Downgrade to 20.04 LTS
Ralf Mardorf
kde.lists at yahoo.com
Sun Oct 9 07:51:34 UTC 2022
On Sat, 2022-10-08 at 19:42 -0500, Aaron Rainbolt wrote:
> More than likely, if you have backups, you probably only
> backed up your data, not the entire Ubuntu system, so it's quite
> likely that you'll have to go with the second option (reinstalling
> Ubuntu from scratch).
Hi,
is it still that likely nowadays?
I belong to the minority of users who make backups (and after that I
check the integrity of the backups) of complete Linux installs on ext4
file systems. The majority likely don't do this, since they don't
customize their installs very much. For a lot of users the customisation
probably mainly happens in /home and /etc. The other reason is, that it
requires to shut down the install to make the backup.

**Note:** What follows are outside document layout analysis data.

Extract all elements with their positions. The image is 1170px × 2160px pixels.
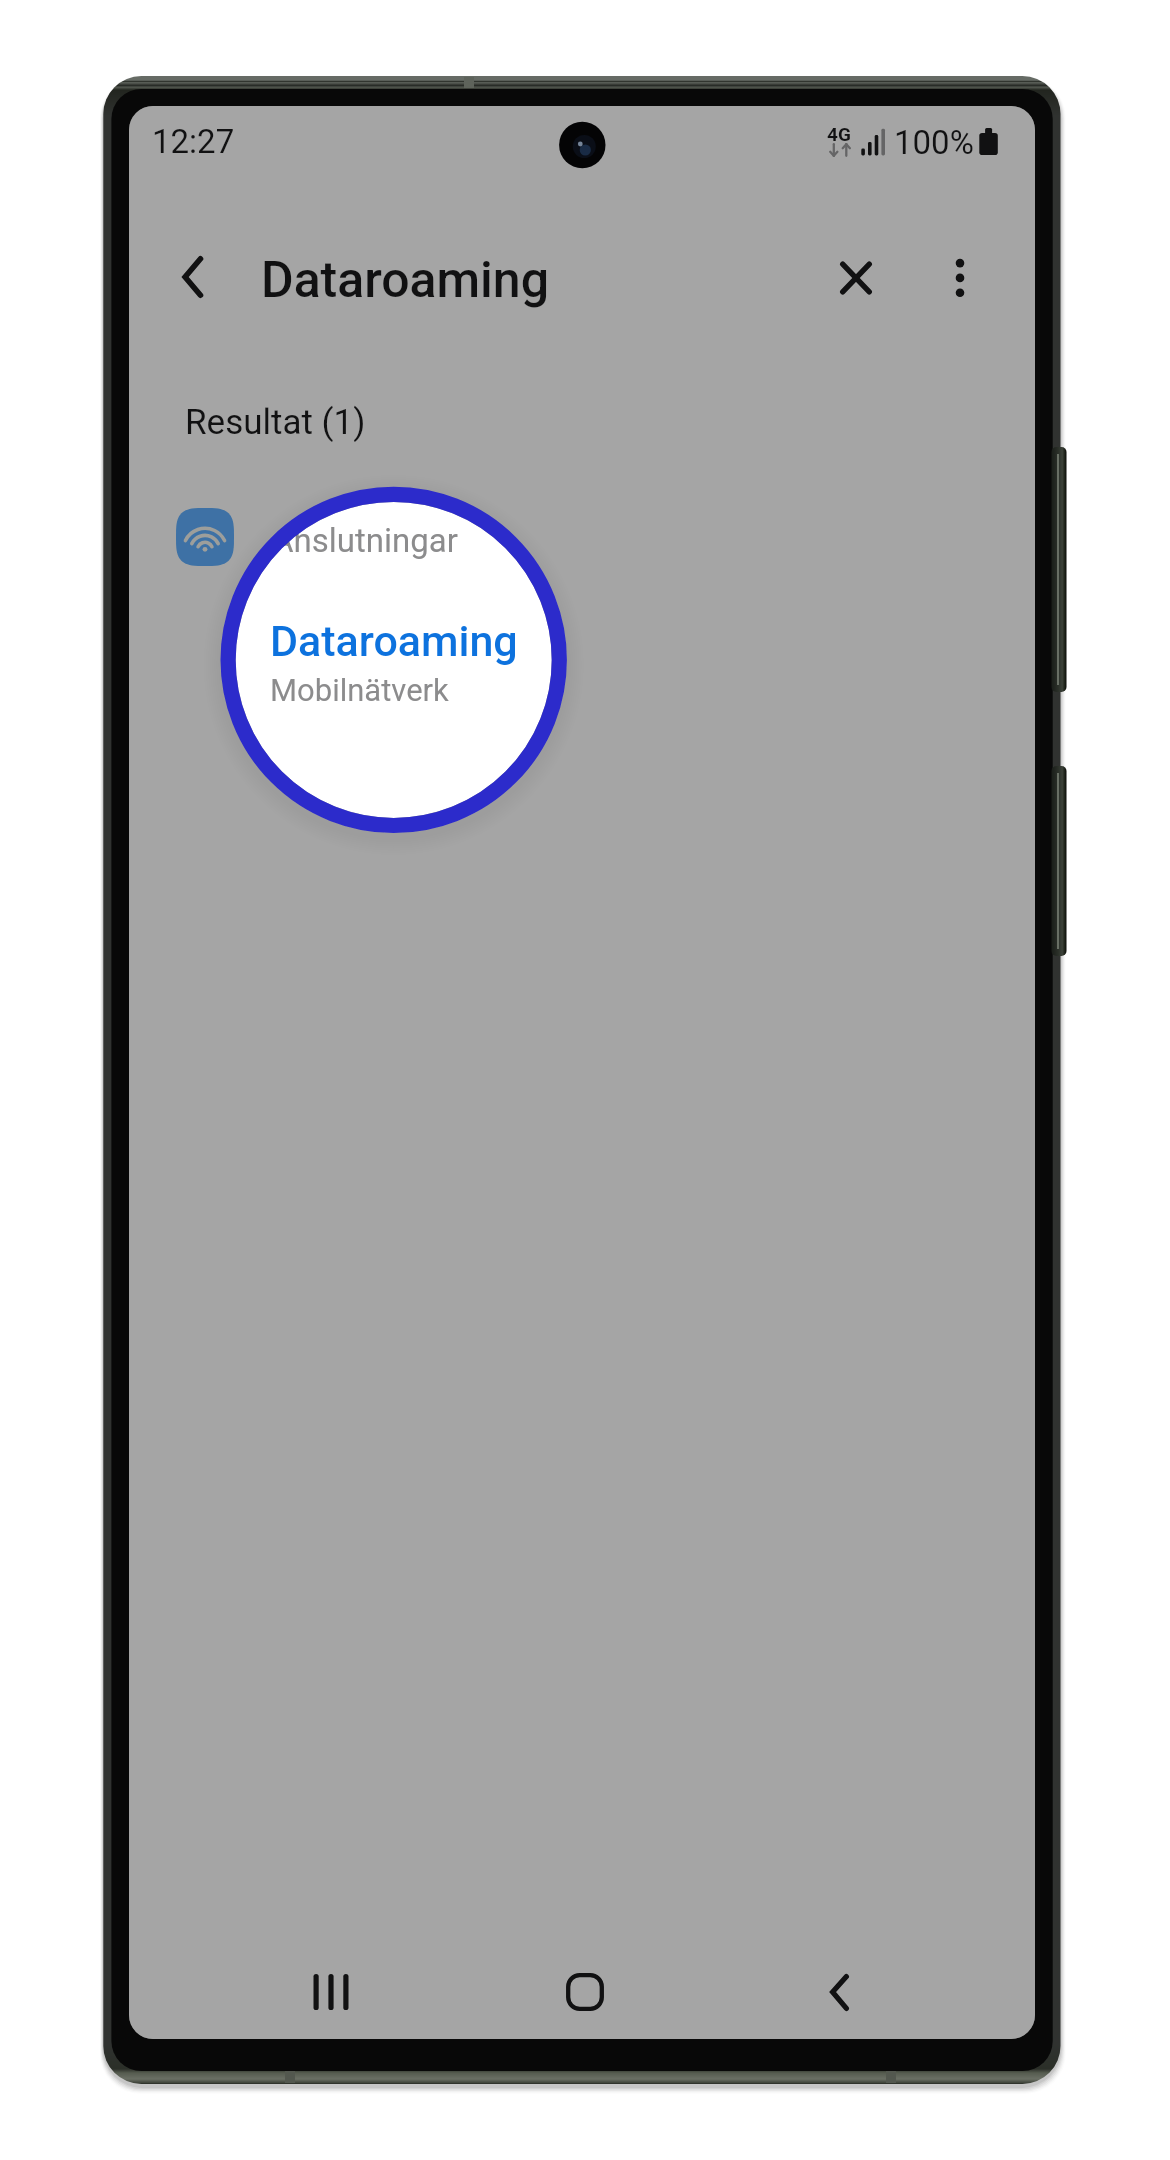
staticText: 100% (894, 123, 974, 162)
staticText: Resultat (1) (185, 402, 366, 443)
staticText: Dataroaming (270, 616, 518, 666)
button[interactable]: Anslutningar (129, 486, 1035, 726)
button[interactable]: Close (804, 226, 908, 330)
button[interactable]: Back (780, 1932, 900, 2039)
button[interactable]: Home (525, 1932, 645, 2039)
button[interactable]: More options (908, 226, 1012, 330)
staticText: 12:27 (152, 122, 235, 161)
staticText: Dataroaming (261, 251, 550, 310)
staticText: Anslutningar (272, 521, 458, 560)
staticText: Mobilnätverk (270, 672, 449, 708)
staticText: 4G (827, 123, 851, 145)
button[interactable]: Back (133, 227, 237, 331)
button[interactable]: Recent apps (270, 1932, 390, 2039)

Even the volume approaches with "UNIX" (alike) file systems on Linux
seem just to support snapshots by complicated procedures. Or do I miss
something? Is making snapshots on Linux straightforward nowadays?
Upgraded software sometimes converts the data and makes it incompatible
for usage with downgraded data. This is an issue on almost all, if not
all operating systems nowadays. Sometimes data even gets not completely
converted, e.g. when using a plugin host, such as a digital audio
workstation, with plugins. In such a case the data is broken for usage
with updated and downgraded software.
"Backward compatibility" is an obsolete term in times of desktop
environments with windows, that even don't provide a button to close a
window anymore. Even the cheesy burger menu doesn't provide a feature to
close the window. It requires to right click the oversized, way to much
space consuming title bar, that doesn't provide a window title anymore.
I'm curious if gtk5 can top what gtk4 has already done.